Oggi lo stress è considerato un nemico della felicità sia individuale che nelle relazioni con gli altri. In verità non è sempre così: «L’eustress è letteralmente lo stress positivo; in studi recenti si è dimostrato che mantenere livelli ottimali di ansia ci permette di affrontare con energia determinati compiti».
Lo spiega Simonetta Spinola, pedagogista, che sta aiutando gli accompagnatori (sacerdoti, religiose e laici) della Pastorale universitaria veneziana nella loro relazione con i giovani per il loro cammino verso l’età adulta, sostenuti dalle fede in Cristo che si dona nella sua Chiesa.
Questo anche grazie al Capu (coordinamento attività di pastorale universitaria), realtà che mira a coltivare le relazioni tra giovani universitari, docenti e persone che si affacciano alla realtà della Pastorale universitaria.
Spinola prosegue: «Tutte le relazioni sono energia.
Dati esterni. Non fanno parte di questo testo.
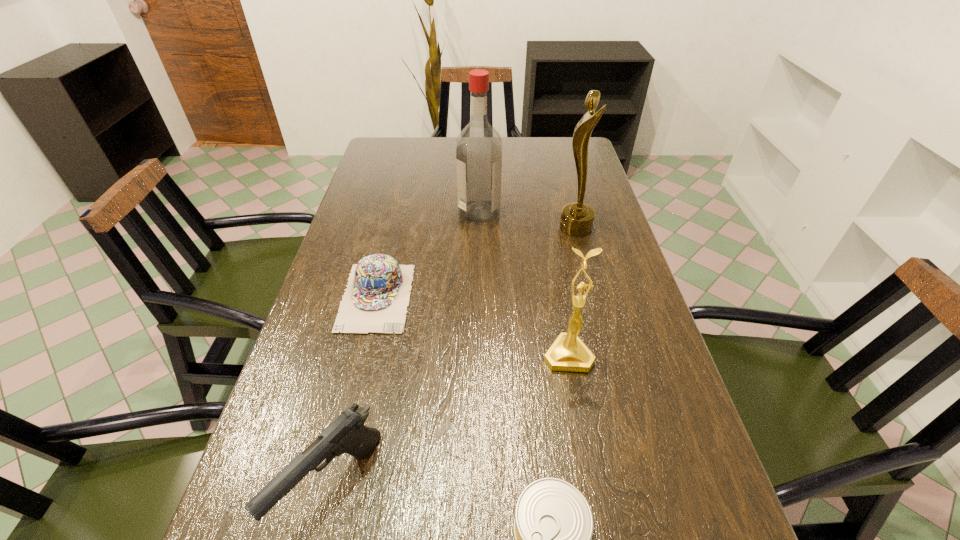 Where is `vacant space situated 0.160m on the front-facing side of the nearer award`? Image resolution: width=960 pixels, height=540 pixels. vacant space situated 0.160m on the front-facing side of the nearer award is located at coordinates (x=585, y=447).

Locate an element on the screen. free space located on the front, side, and top of the second shortest object is located at coordinates click(x=349, y=410).

This screenshot has width=960, height=540. What are the coordinates of `object located in the left edge section of the desktop` in the screenshot? It's located at (377, 295).

At what (x,y) coordinates should I click in order to perform the action: click on vacant region at the far edge of the desktop. Please return your answer as a coordinate pair (x, y). This screenshot has height=540, width=960. Looking at the image, I should click on (416, 165).

Locate an element on the screen. vacant area at the left edge of the desktop is located at coordinates (398, 172).

You are a GUI agent. You are given a task and a screenshot of the screen. Output one action in this format:
    pyautogui.click(x=<x>, y=<y>)
    Task: Click on the free spot at the right edge of the desktop
    
    Given the screenshot: What is the action you would take?
    pyautogui.click(x=614, y=406)

Where is `vacant position at the far left corner of the desktop`? vacant position at the far left corner of the desktop is located at coordinates (396, 141).

Find the location of a particular element. Image resolution: width=960 pixels, height=540 pixels. blank space at the far right corner of the desktop is located at coordinates (544, 149).

Locate an element on the screen. The width and height of the screenshot is (960, 540). vacant region between the cap and the taller award is located at coordinates (476, 262).

What are the coordinates of `the closest object to the liquor` in the screenshot? It's located at (577, 218). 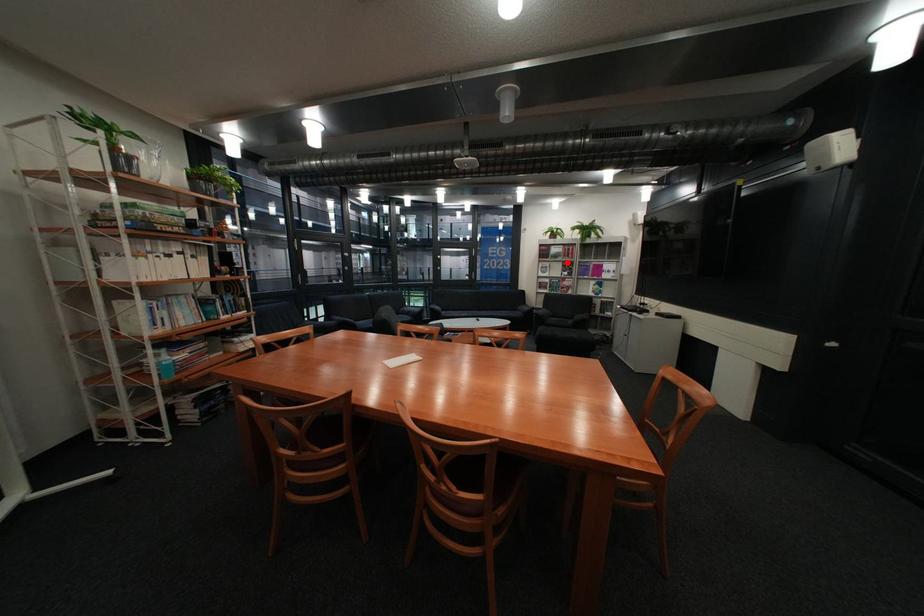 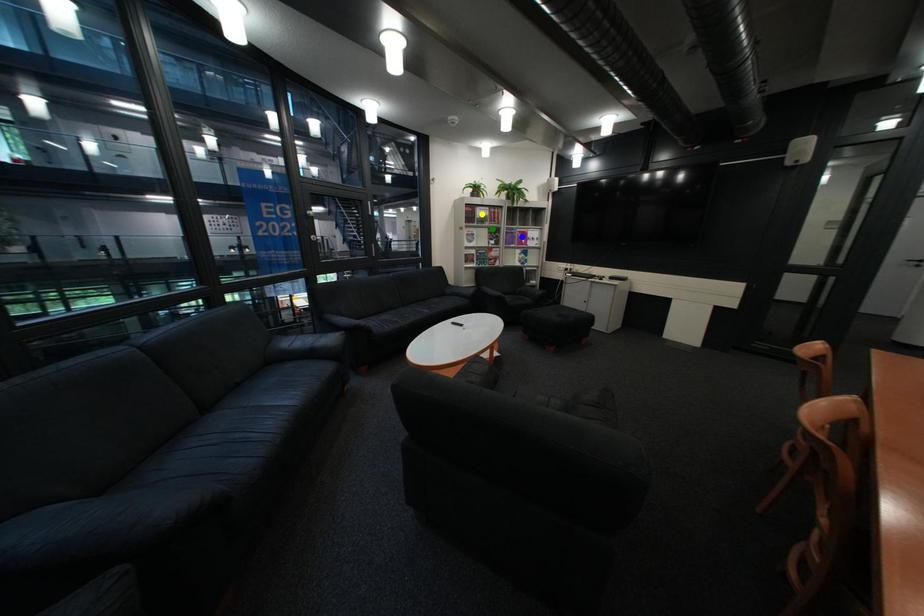 Question: I am providing you with two images of the same scene from different viewpoints. A red point is marked on the first image. You are given multiple points on the second image. Which mark in image 2 goes with the point in image 1?

Choices:
 (A) yellow point
 (B) blue point
 (C) green point

Answer: (C) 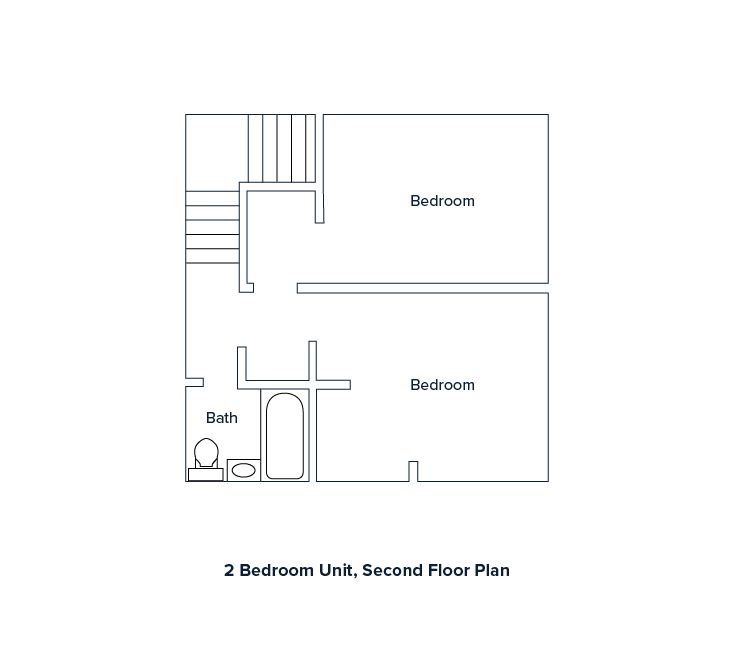 I want to click on outline of a bathtub, so click(x=266, y=435). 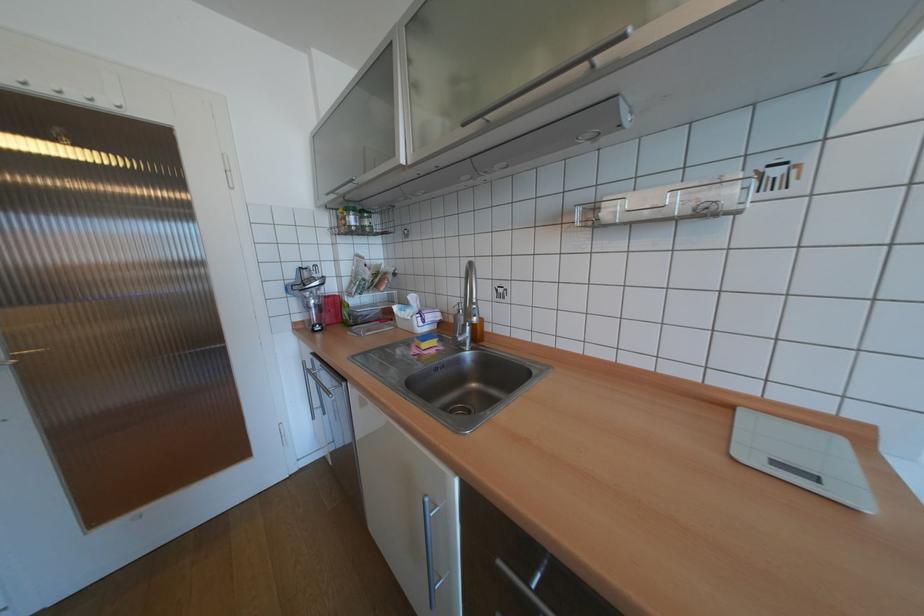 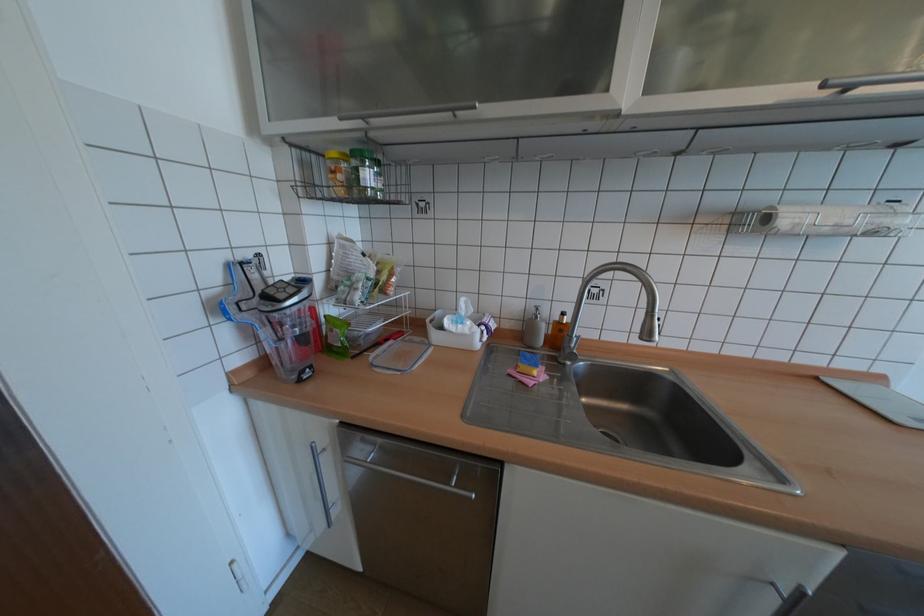 Where in the second image is the point corresponding to (353,222) from the first image?

(348, 177) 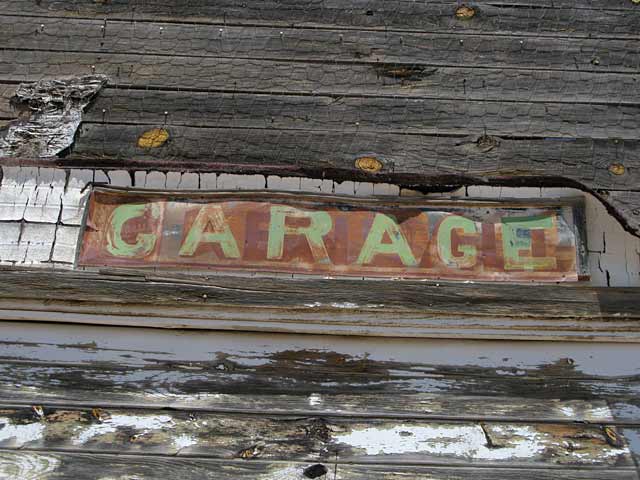 In order to click on white paint peeling off boards in this screenshot , I will do `click(372, 443)`, `click(144, 382)`, `click(148, 338)`, `click(189, 323)`. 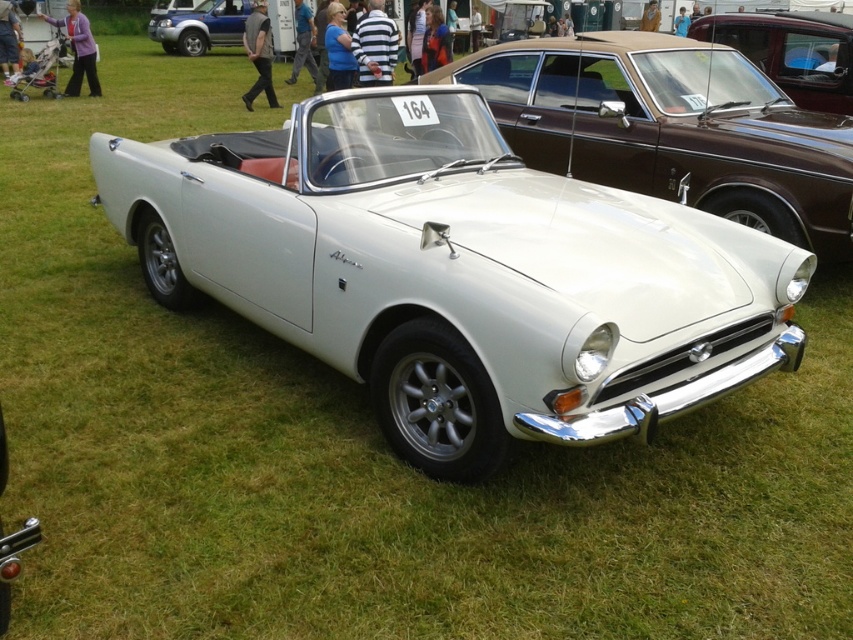 You are a photographer at the car show and want to take a photo of the white Sunbeam Alpine. You are standing at point (804, 33). If you move towards point (798, 216), will you be moving towards the front or the back of the car?

Moving from point (804, 33) to point (798, 216) means you are moving towards the front of the white Sunbeam Alpine because point (798, 216) is in front of point (804, 33).

You are a photographer at the car show and want to capture both the shiny brown car at upper right and the matte blue suv at upper left in a single frame. Considering their heights, which car should you position closer to the camera to ensure both are fully visible in the photo?

The shiny brown car at upper right is shorter than the matte blue suv at upper left. To ensure both are fully visible, position the shorter shiny brown car at upper right closer to the camera so its full height can be captured without the taller matte blue suv at upper left blocking it. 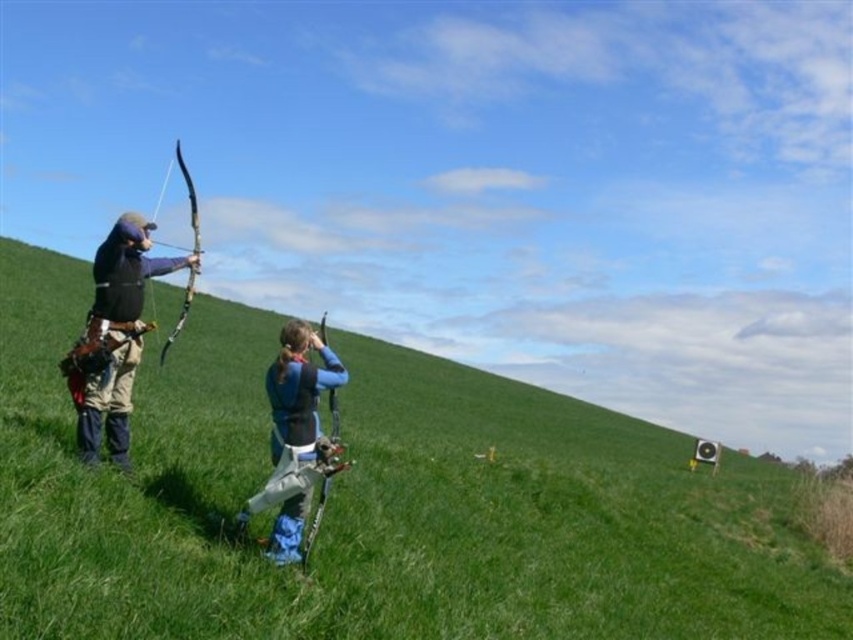 Which of these two, green grassy hillside at center or wooden bow at left, stands shorter?

With less height is wooden bow at left.

Which is above, green grassy hillside at center or wooden bow at left?

wooden bow at left is above.

This screenshot has height=640, width=853. In order to click on green grassy hillside at center in this screenshot , I will do `click(375, 502)`.

Where is `blue fabric jacket at center`? blue fabric jacket at center is located at coordinates (294, 435).

Between blue fabric jacket at center and wooden bow at left, which one is positioned lower?

blue fabric jacket at center is lower down.

Where is `blue fabric jacket at center`? blue fabric jacket at center is located at coordinates click(x=294, y=435).

Locate an element on the screen. Image resolution: width=853 pixels, height=640 pixels. blue fabric jacket at center is located at coordinates (294, 435).

Is green grassy hillside at center thinner than matte black archery bow at left?

Incorrect, green grassy hillside at center's width is not less than matte black archery bow at left's.

Is green grassy hillside at center taller than matte black archery bow at left?

Indeed, green grassy hillside at center has a greater height compared to matte black archery bow at left.

Who is more distant from viewer, (398,372) or (115,252)?

Point (398,372)

Where is `green grassy hillside at center`? This screenshot has height=640, width=853. green grassy hillside at center is located at coordinates (375, 502). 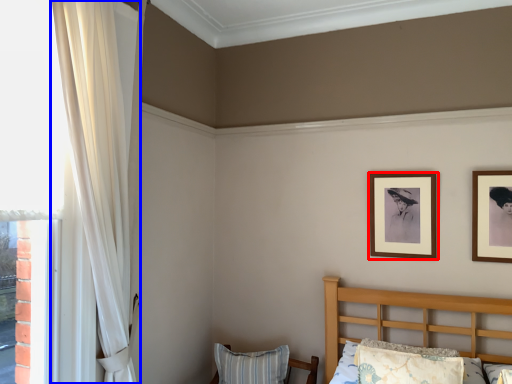 Question: Which point is closer to the camera, picture frame (highlighted by a red box) or curtain (highlighted by a blue box)?

Choices:
 (A) picture frame
 (B) curtain

Answer: (B) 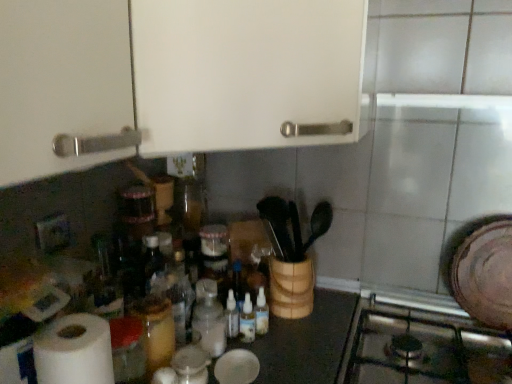 Question: From a real-world perspective, is white matte cabinet at upper center located beneath stainless steel gas stove at lower right?

Choices:
 (A) yes
 (B) no

Answer: (B)

Question: Is white matte cabinet at upper center thinner than stainless steel gas stove at lower right?

Choices:
 (A) yes
 (B) no

Answer: (B)

Question: From the image's perspective, is white matte cabinet at upper center below stainless steel gas stove at lower right?

Choices:
 (A) no
 (B) yes

Answer: (A)

Question: Is white matte cabinet at upper center aimed at stainless steel gas stove at lower right?

Choices:
 (A) no
 (B) yes

Answer: (A)

Question: Can you confirm if white matte cabinet at upper center is positioned to the right of stainless steel gas stove at lower right?

Choices:
 (A) no
 (B) yes

Answer: (A)

Question: Does white matte cabinet at upper center come behind stainless steel gas stove at lower right?

Choices:
 (A) no
 (B) yes

Answer: (A)

Question: Is translucent plastic bottles at center, arranged as the first bottle when viewed from the right, oriented towards white matte paper towel at lower left?

Choices:
 (A) no
 (B) yes

Answer: (A)

Question: Does translucent plastic bottles at center, which ranks as the 4th bottle in left-to-right order, have a greater height compared to white matte paper towel at lower left?

Choices:
 (A) no
 (B) yes

Answer: (A)

Question: From a real-world perspective, is translucent plastic bottles at center, which ranks as the 4th bottle in left-to-right order, under white matte paper towel at lower left?

Choices:
 (A) yes
 (B) no

Answer: (A)

Question: Is translucent plastic bottles at center, arranged as the first bottle when viewed from the right, wider than white matte paper towel at lower left?

Choices:
 (A) yes
 (B) no

Answer: (B)

Question: Does translucent plastic bottles at center, which ranks as the 4th bottle in left-to-right order, appear on the right side of white matte paper towel at lower left?

Choices:
 (A) yes
 (B) no

Answer: (A)

Question: Considering the relative sizes of translucent plastic bottles at center, which ranks as the 4th bottle in left-to-right order, and white matte paper towel at lower left in the image provided, is translucent plastic bottles at center, which ranks as the 4th bottle in left-to-right order, bigger than white matte paper towel at lower left?

Choices:
 (A) no
 (B) yes

Answer: (A)

Question: Is translucent plastic bottles at center, arranged as the first bottle when viewed from the right, looking in the opposite direction of translucent glass jar at center, arranged as the 1th bottle when viewed from the left?

Choices:
 (A) no
 (B) yes

Answer: (A) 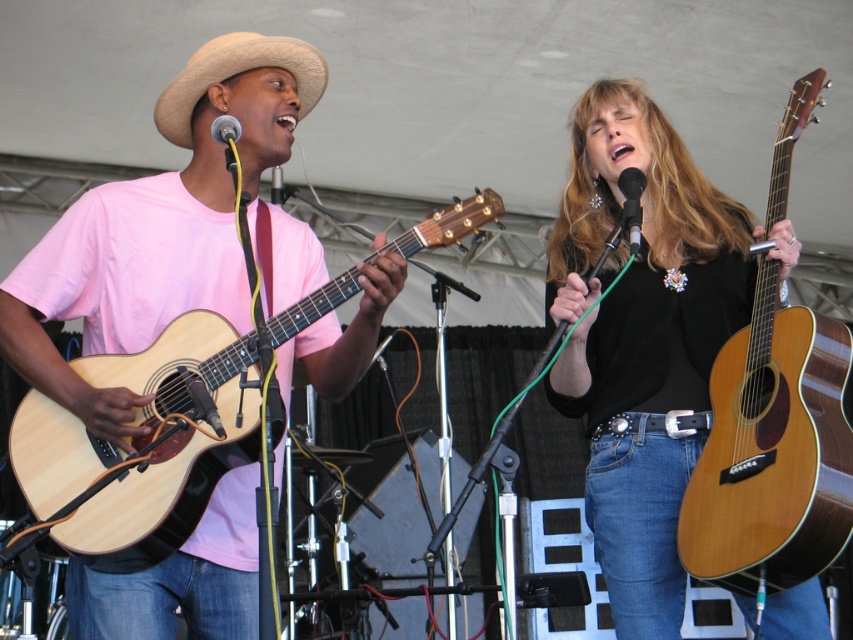 You are a photographer at the live musical performance. You need to capture a closeup shot of the natural wood acoustic guitar at left and the beige straw cowboy hat at upper left. Since you can only focus on one object at a time, which object should you choose to ensure the other object is still in the frame?

The natural wood acoustic guitar at left is taller than the beige straw cowboy hat at upper left. Therefore, if you focus on the taller natural wood acoustic guitar at left, the shorter beige straw cowboy hat at upper left will still be within the frame.

You are a photographer at the back of the stage. You want to take a photo of the beige straw cowboy hat at upper left but the matte black guitar at right is blocking your view. Can you move the guitar to the side so the hat becomes visible?

The matte black guitar at right is in front of the beige straw cowboy hat at upper left, so moving the guitar to the side would allow the hat to become visible. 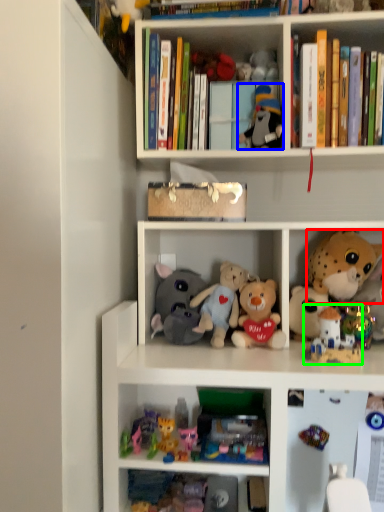 Question: Considering the real-world distances, which object is closest to toy (highlighted by a red box)? toy (highlighted by a blue box) or toy (highlighted by a green box).

Choices:
 (A) toy
 (B) toy

Answer: (B) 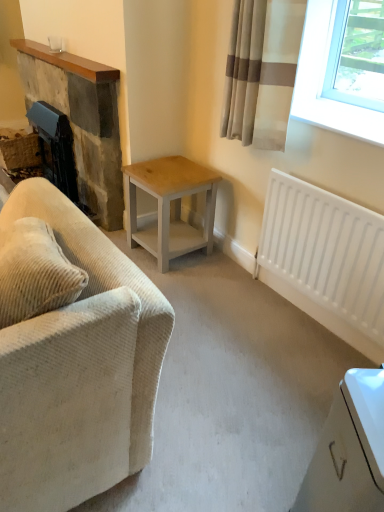 Locate an element on the screen. free space between light wood/grey painted table at center and white matte radiator at lower right is located at coordinates [246, 297]. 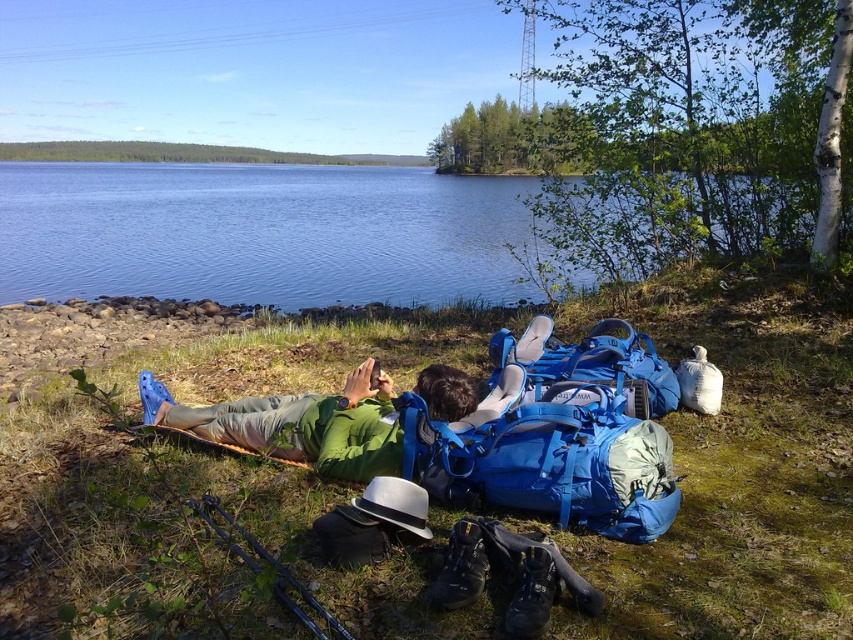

È quindi fondamentale mantenere buoni livelli di energia e lo stress ci aiuta in questo senso».
Lo stress “buono” è il motore per la costruzione di relazioni significative, soprattutto ai giorni nostri, quando sembra più importante l’uso di ansiolitici e la rincorsa a modi per evitare la relazione con l’altro, mantenendola a un livello superficiale per non provare ansia di fronte alle difficoltà dell’altro.
Ma allora diventa fondamentale capire cosa sia l’eustress, anche perché non sempre tanto stress equivale a benessere: «Bisogna stare attenti ai predatori di energia», avverte Simonetta. I livelli ottimali di ansia non sono per tutti uguali, ma quando una persona porta allo sfinimento si ha un cattivo dosaggio di stress: in quel caso siamo di fronte a persone che prosciugano tutta l’energia. Tuttavia «la relazione è la cosa più stressante in natura, il rischio fa parte dell’esporsi alla relazione».
La difficoltà più grande nella relazione è andare in profondità: «Mentre i giovani oggi hanno una buona consapevolezza del sé, hanno un problema con la gestione dell’ansia che è sempre vissuta come una cosa negativa e da eliminare: questo non permette loro di costruire relazioni significative».
I giovani infatti rimangono in superficie e spesso si trovano in difficoltà a confidare le proprie ansie ad altri e ciò porta a vivere in maniera insoddisfacente.
Proprio questa è la difficoltà che spesso si vive; tuttavia l’esigenza dell’uomo è sempre la stessa: la ricerca del Vero e del Bello è sempre il focus: «Anche se i metodi cambiano, le ricerche dell’uomo sono sempre le stesse».
Don Gilberto Sabbadin, responsabile della Pastorale universitaria, annota come «questa ricerca di relazione si manifesti ancor più nel rapporto con il Signore, nella comunione che cristianamente viviamo in fraternità».
Ma allora come si può riuscire ad andare più in profondità? Fondamentale diventa la “riparazione”: don Gilberto ricorda la dimensione del perdono. «Il perdono è umanamente difficile; tuttavia è possibile se è accompagnato dalla “gratuità”: una persona che perdona è una persona che cresce e che si relaziona sempre più in profondità con l’altro, ma questo anzitutto a partire da un rapporto di autentica fiducia e affidamento nei confronti del Signore Gesù, sostenuto quotidianamente dalla preghiera e dai sacramenti della Chiesa. Solo se ci si lascia amare e perdonare dal Padre si può davvero amare e perdonare».